Problem: Maintain a real-time ranked leaderboard (top-N and a player's rank) over frequently changing scores at scale.

Framework applied:

  1. Requirements: update score, get top-N, get a specific player's rank, low latency, handle many concurrent updates; approximate vs exact ranks.
  2. Estimates: updates/s and players count; top-N reads are frequent and must be O(log N) or cached.
  3. API: AddScore(player, delta), Top(n), Rank(player).
  4. Data model: a sorted set (Redis ZADD/ZREVRANGE/ZREVRANK) keyed by leaderboard, member=player, score=points.
  5. Architecture: writes update the sorted set; very hot boards are sharded and merged, or fronted by an aggregation buffer; periodic snapshots for history.
  6. Deep dive: hot-key contention on one giant board — shard players across multiple sorted sets and merge top-N, or batch increments in-memory before flushing.

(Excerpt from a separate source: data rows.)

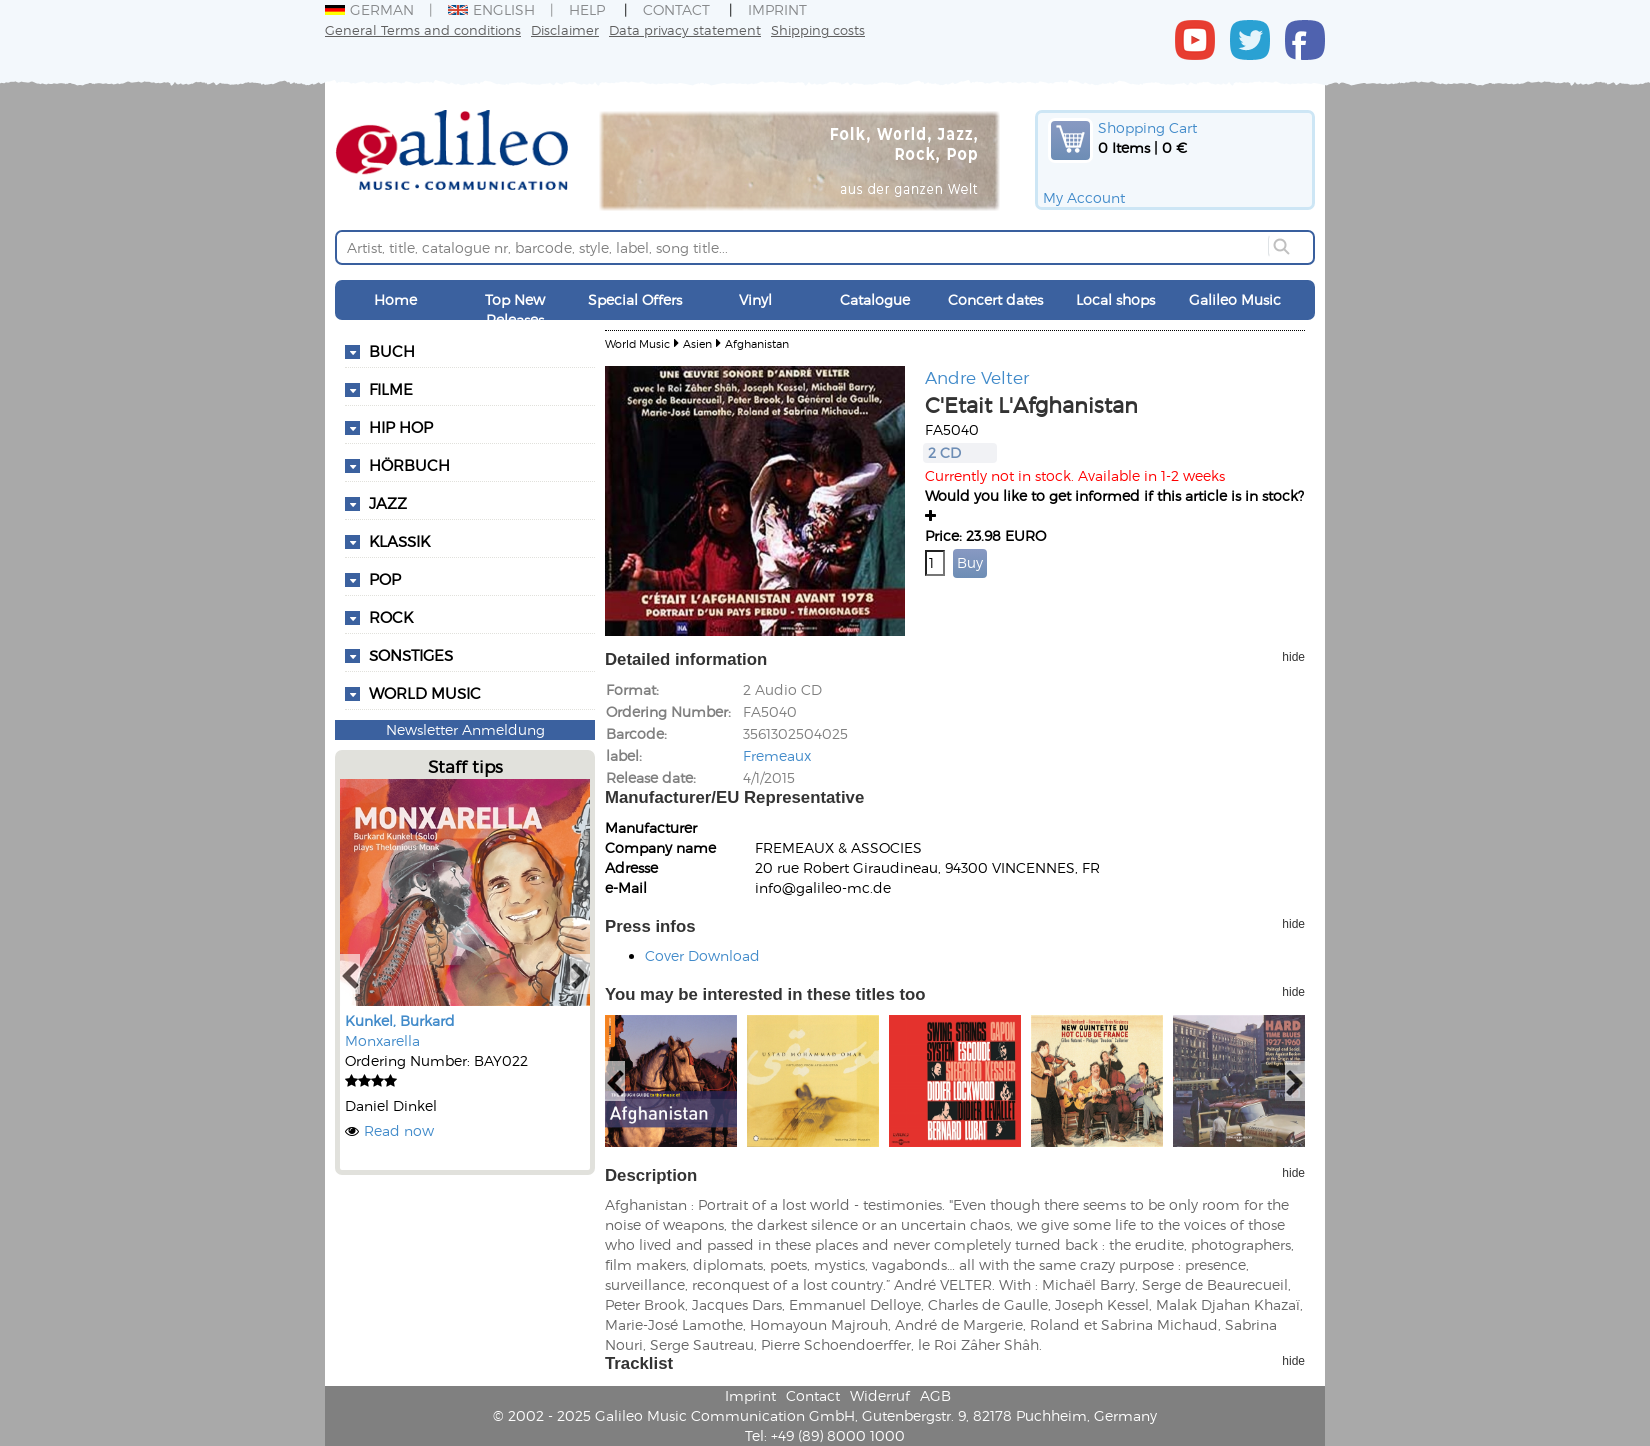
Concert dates (995, 299)
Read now (399, 1130)
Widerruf (880, 1395)
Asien (697, 343)
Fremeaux (777, 755)
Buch (392, 351)
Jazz (388, 503)
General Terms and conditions (423, 29)
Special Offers (635, 299)
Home (395, 299)
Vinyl (755, 299)
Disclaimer (565, 29)
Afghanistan (757, 343)
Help (587, 9)
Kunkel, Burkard (400, 1020)
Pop (385, 579)
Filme (391, 389)
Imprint (777, 9)
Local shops (1115, 299)
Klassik (399, 541)
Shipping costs (818, 29)
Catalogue (875, 299)
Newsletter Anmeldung (465, 729)
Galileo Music (1235, 299)
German (369, 9)
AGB (935, 1395)
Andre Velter (977, 377)
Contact (676, 9)
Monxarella (382, 1040)
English (491, 9)
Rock (391, 617)
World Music (425, 693)
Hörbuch (409, 465)
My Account (1084, 197)
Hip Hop (401, 427)
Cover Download (702, 955)
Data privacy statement (685, 29)
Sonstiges (411, 655)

Go-specific notes: Redis sorted sets do the ranking; the Go service batches and coalesces frequent increments to cut write amplification — an in-memory map[player]delta guarded by a sync.Mutex (or sharded maps + atomic) flushed periodically by a time.Ticker goroutine. singleflight caches top-N for a sub-second window so a flood of reads collapses to one Redis call. context bounds Redis ops.

Tradeoffs: a single Redis sorted set is simple and exact but a hot-key bottleneck at extreme scale; sharding scales writes but makes exact global rank harder (merge/estimate); batching increments boosts throughput but makes scores eventually consistent for a short window.

Sample strong answer I'd back the leaderboard with a Redis sorted set: `ZINCRBY` for updates, `ZREVRANGE 0 N` for top-N, `ZREVRANK` for a player's rank — all O(log N). To handle update floods, the Go service coalesces increments in a sharded in-memory buffer and flushes batched `ZINCRBY`s on a ticker, trading a brief eventual-consistency window for far fewer Redis writes. Top-N is cached for ~1s via `singleflight` so read spikes hit Redis once. For a massive global board I'd shard players across K sorted sets and merge the per-shard top-N (each shard's local top contains the global top), accepting approximate ranks deep in the list. Periodic snapshots persist history.